→ Aim of the task: Every line below that holds "aizsa" must be copied.

Provided entries Start Marker

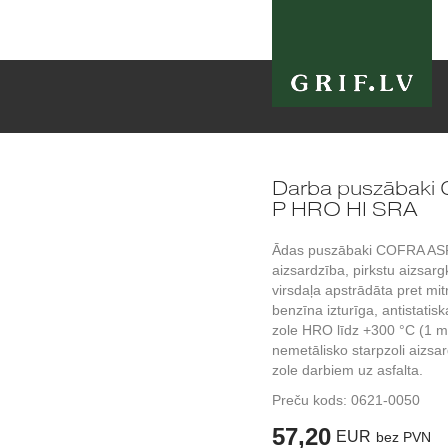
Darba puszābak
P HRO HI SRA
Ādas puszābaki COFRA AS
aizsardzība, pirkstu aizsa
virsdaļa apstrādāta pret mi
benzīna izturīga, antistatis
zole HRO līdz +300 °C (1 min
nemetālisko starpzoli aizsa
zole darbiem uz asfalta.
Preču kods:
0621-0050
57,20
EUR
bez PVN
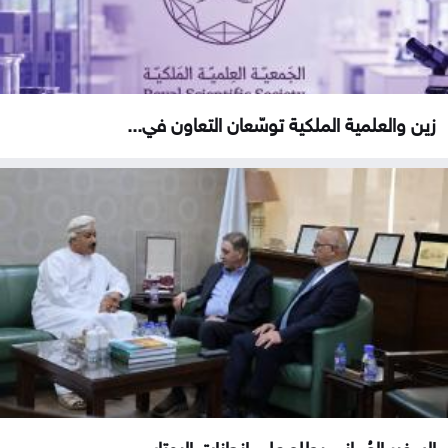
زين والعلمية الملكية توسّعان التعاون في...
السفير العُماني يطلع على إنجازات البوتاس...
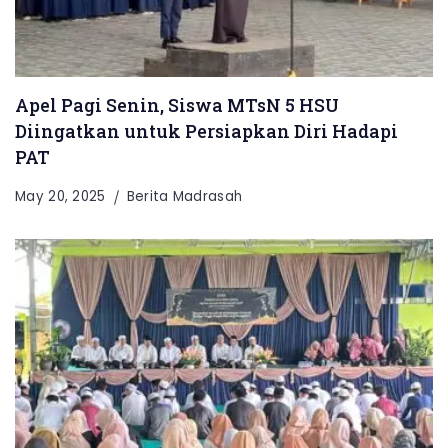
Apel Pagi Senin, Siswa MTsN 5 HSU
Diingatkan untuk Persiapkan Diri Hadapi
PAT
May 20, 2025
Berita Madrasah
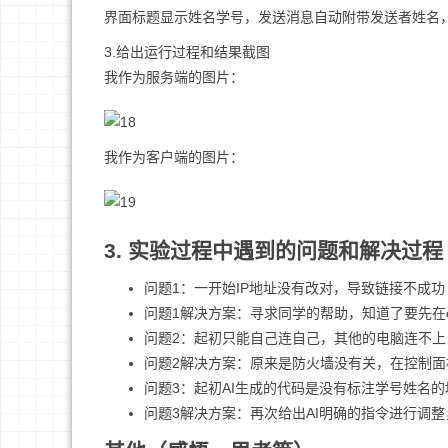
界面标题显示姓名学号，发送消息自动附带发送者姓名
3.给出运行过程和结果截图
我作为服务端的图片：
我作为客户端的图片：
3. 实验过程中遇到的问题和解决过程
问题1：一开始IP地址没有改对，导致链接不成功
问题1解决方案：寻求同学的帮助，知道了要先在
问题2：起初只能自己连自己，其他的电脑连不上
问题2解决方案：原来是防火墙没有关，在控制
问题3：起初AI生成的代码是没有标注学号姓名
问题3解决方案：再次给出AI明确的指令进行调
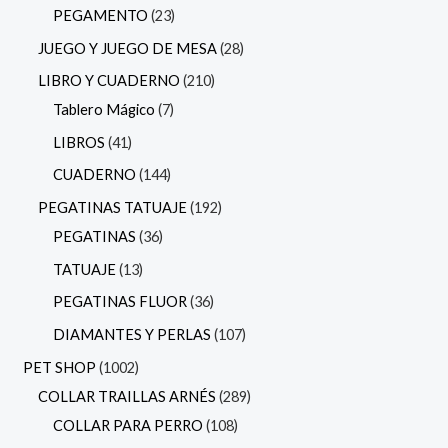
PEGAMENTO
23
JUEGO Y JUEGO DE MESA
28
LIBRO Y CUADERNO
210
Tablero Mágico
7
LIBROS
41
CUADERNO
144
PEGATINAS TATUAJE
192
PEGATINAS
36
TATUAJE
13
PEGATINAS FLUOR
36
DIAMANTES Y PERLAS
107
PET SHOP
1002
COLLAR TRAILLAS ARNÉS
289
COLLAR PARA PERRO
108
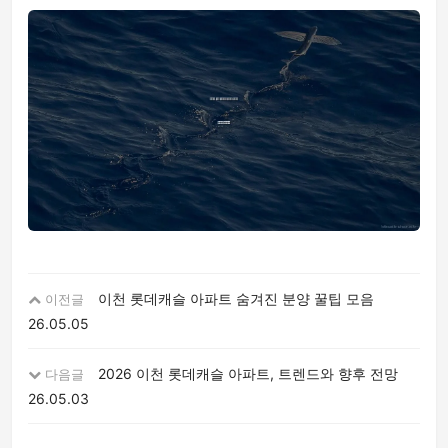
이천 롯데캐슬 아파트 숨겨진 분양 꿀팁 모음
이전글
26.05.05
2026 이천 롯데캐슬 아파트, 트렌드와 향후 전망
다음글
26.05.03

Provided entries End Marker

→ Result below:
aizsardzība, pirkstu aizsa
nemetālisko starpzoli aizsa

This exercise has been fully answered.